Extracted records
BEGIN

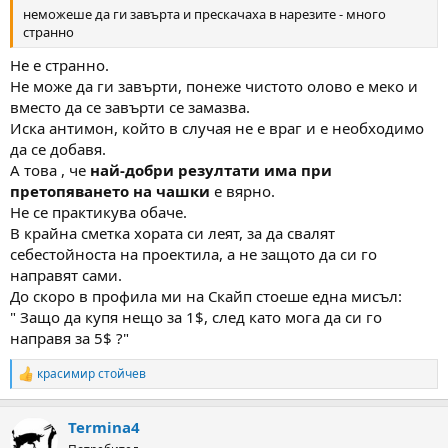
неможеше да ги завърта и прескачаха в нарезите - много
странно
Не е странно.
Не може да ги завърти, понеже чистото олово е меко и
вместо да се завърти се замазва.
Иска антимон, който в случая не е враг и е необходимо
да се добавя.
А това , че
най-добри резултати има при
претопяването на чашки
е вярно.
Не се практикува обаче.
В крайна сметка хората си леят, за да свалят
себестойноста на проектила, а не защото да си го
направят сами.
До скоро в профила ми на Скайп стоеше една мисъл:
" Защо да купя нещо за 1$, след като мога да си го
направя за 5$ ?"
красимир стойчев
R
e
a
Termina4
c
t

END

### GOAL OF THE EXERCISE:
Every line above that holds the word "завърти" needs to be copied.

### WRITTEN REPLY:
Не може да ги завърти, понеже чистото олово е меко и
вместо да се завърти се замазва.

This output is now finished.